Güneştekin’in, surların Keçi Burcu’nda açılan sergisinde, Türkiye’de meydana gelen olaylarda hayatını kaybeden, Sabahattin Ali’den başlayarak, Güneydoğu’da faili meçhul cinayetlerde ölenler, kayıplar, Şırnak’ın Uludere ilçesinde uçak bombardımanında ölen köylülere kadar onlarca kişinin isimlerinin yazılı olduğu tabelalardan oluşan "Kayıp Alfabe", Cumartesi Anneleri ve kaybettikleri yakınlarının konu edildiği "Analar duvarı", Güneştekin’in 2015-2016 yıllarında bölgede yaşanan şehir çatışmalarından geriye kalan enkaz parçalarıyla yaptığı "Yoktunuz", maden kazaları, Uludere bombardımanı gibi olayların anısına yapılmış yüzlerce lastik ayakkabıdan oluşan "Hafıza tepesi" en dikkat çeken eserler arasındaydı.
Ancak sergi açılır açılmaz eleştiri ve tepkilerin hedefi oldu. Açılışa katılan siyaset, medya ve sanat dünyasının tanınmış isimlerinin, olayları sembolize eden eserlerin önünde fotoğraflar çektirmesi en çok tepki alan konu oldu. Birçok kişi, eleştirilerini sosyal medya üzerinden dile getirdi.
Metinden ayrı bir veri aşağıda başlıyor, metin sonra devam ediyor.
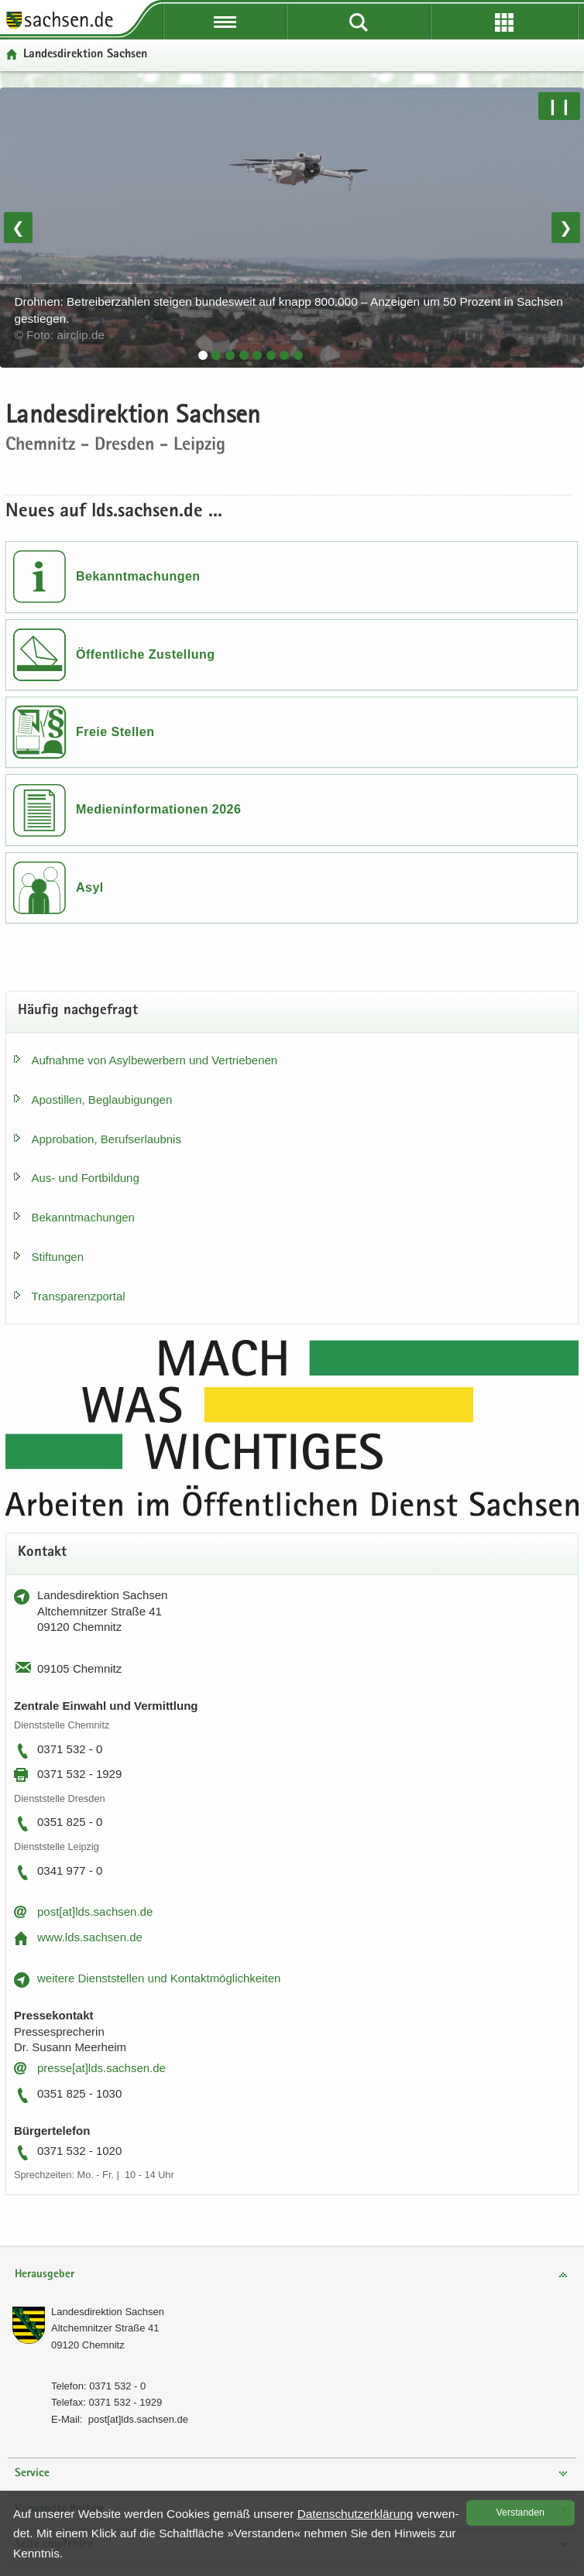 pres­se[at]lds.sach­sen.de (101, 2067)
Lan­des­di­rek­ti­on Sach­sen (107, 2311)
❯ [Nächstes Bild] (565, 227)
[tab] (203, 355)
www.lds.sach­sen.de (90, 1937)
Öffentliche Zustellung (145, 654)
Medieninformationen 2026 (158, 809)
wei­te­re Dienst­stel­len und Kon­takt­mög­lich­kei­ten (158, 1978)
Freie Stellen (115, 731)
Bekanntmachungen (138, 576)
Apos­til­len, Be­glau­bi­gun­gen (102, 1099)
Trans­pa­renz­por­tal (78, 1296)
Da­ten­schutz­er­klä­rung (355, 2513)
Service (32, 2473)
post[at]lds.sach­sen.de (95, 1911)
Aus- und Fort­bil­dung (85, 1177)
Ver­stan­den (520, 2512)
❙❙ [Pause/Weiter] (559, 106)
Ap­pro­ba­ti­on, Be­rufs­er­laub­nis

Artı Gerçek Yazarı Nurcan Kaya eleştirileri bir yazıda topladı. Bazı kişilerin mankenler gibi poz vermesini eleştiren Kaya, köşesinde şu görüşlere yer verdi: "Dışarı çıkarken, serginin girişinde yer alan, gözaltında kaybedilen, faili meçhul cinayetlere kurban giden kişilerin isimlerinin yazılı olduğu sokak tabelalarından oluşan eserin önünde mankenler gibi poz vererek fotoğraf çektiren şık giyimli birkaç kişiyi gördüm. Şaşırdım, hatta gözlerime inanamadım. Tabutların arasında neşeyle koşuşturan, gülümseyerek artistik pozlar vererek defalarca fotoğraf çektiren, ay bu olmadı bir de şu yönden çekelim diyen insanları görünce kanım dondu."
Siyasilerden Tepki
Sergiye siyaset cephesinden de eleştiri geldi. Hüda-Par Genel Başkan Yardımcısı Abdurrahman Cens, Yasin Börü'süz bir hafıza odasının sadece sola hizmet ettiğini savunarak "Şeyh Said'siz, Bediüzzaman'sız, Şark İstiklal Mahkemeleri'siz, Şeyh Zeki'siz, Yasin Börü'süz, 6-7 Ekim'siz, Susa Camii'siz, Yusufilersiz, Yusufi Anneleri'siz, beyinlerin sadece sol lobunda hafıza oluşturan bir oda" dedi.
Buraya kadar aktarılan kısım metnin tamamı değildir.